> [TASK ITEM]
Counting only lines that contain "образной", how many are there in the records below? Give the figure alone.

> [DATA TO PROCESS]
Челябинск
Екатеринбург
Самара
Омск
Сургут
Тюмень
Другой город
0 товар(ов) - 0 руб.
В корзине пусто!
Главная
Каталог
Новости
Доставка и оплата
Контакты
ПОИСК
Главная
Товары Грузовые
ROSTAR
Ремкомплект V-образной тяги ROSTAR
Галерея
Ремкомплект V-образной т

> [RESPONSE FOR THIS EXERCISE]
2